Let's take the following code:

size = 1000
with open('file.txt', 'r') as f:
    while True:
        read_data = f.read(size)
        if not read_data:
            break 
        print(read_data)   # outputs data in sizes equal to at most 1000 bytes

Here, size is at most 1000 bytes. What determines "at most"?

Let's say we are parsing rows of structured data. Each row is 750 bytes. Would read "cut off" the next row, or stop at the \n?

ShanZhengYang
  • 16,511
  • 49
  • 132
  • 234
  • When you use `f.read()`, you aren't *"parsing rows"*. `\n` is just another character, so yes it will cut off in a row. The idea of *"lines"* in a text file is largely fictional! – jonrsharpe Sep 15 '16 at 12:59
  • 1
    If you pass a number to read it reads that number of bytes. – Padraic Cunningham Sep 15 '16 at 12:59
  • @jonrsharpe Let's say we were parsing rows. It appears the only way to use this parameter would be to calculate the exact number of bytes per row (hoping that it is of equal byte size). Otherwise, how would you do this using f.read()? E.g. give back several complete rows – ShanZhengYang Sep 15 '16 at 13:06
  • 1
    If you were parsing rows, you wouldn't use `.read`, you'd use `for row in f:`. – jonrsharpe Sep 15 '16 at 13:06
  • @jonrsharpe Thanks. Let's say I were to use `subprocess` instead with `Popen()`---is there a `for row in f` analogue? – ShanZhengYang Sep 15 '16 at 14:55

1 Answers1

1

read is not readline or readlines. It just reads bytes regardless of the file content (apart from the end of line translation since your file is open as text)
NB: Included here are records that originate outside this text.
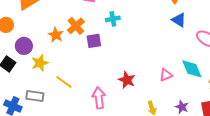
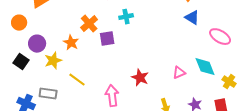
orange star: (56, 35) -> (71, 43), moved

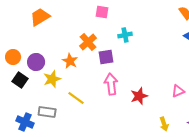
orange circle: (19, 23) -> (13, 57), moved
red star: (140, 78) -> (139, 96), turned 30
pink arrow: (112, 96) -> (111, 84), moved

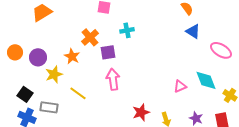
black square: (20, 80) -> (25, 94), moved
red star: (139, 96) -> (141, 112), moved

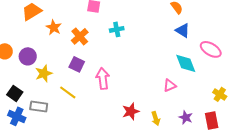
purple square: (108, 52) -> (77, 64), moved, turned 35
orange star: (72, 56) -> (54, 27), moved
cyan diamond: (206, 80) -> (186, 63), moved

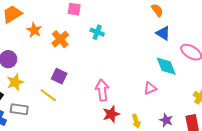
cyan cross: (117, 29) -> (97, 32), turned 32
purple square: (77, 64) -> (59, 76), moved
yellow star: (44, 73) -> (15, 82), moved
pink arrow: (103, 78) -> (102, 90), moved

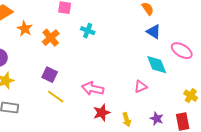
pink arrow: (102, 90) -> (93, 89), turned -70
yellow line: (48, 95) -> (56, 97), moved

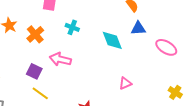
blue triangle: (154, 32) -> (138, 28), turned -35
cyan diamond: (157, 65) -> (112, 40), moved
pink arrow: (93, 89) -> (60, 59), moved

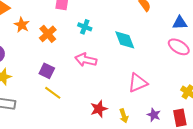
blue triangle: (138, 28) -> (180, 23), moved
pink arrow: (60, 59) -> (86, 60), moved
pink triangle: (125, 83) -> (138, 83), size x1.5

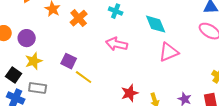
purple square: (47, 71) -> (69, 61), moved
pink triangle: (138, 83) -> (169, 52), moved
  • If there's 1000 bytes to be read in the buffer, it returns 1000 bytes (or less if file has \r\n format (Windows CR+LF) and read as text, the \r chars are stripped)
  • If there's 700 bytes left, it returns 700 bytes (give or take the \r issue)
  • If there's nothing to read, it returns an empty buffer (len(read_data)==0).
Jean-François Fabre
  • 137,073
  • 23
  • 153
  • 219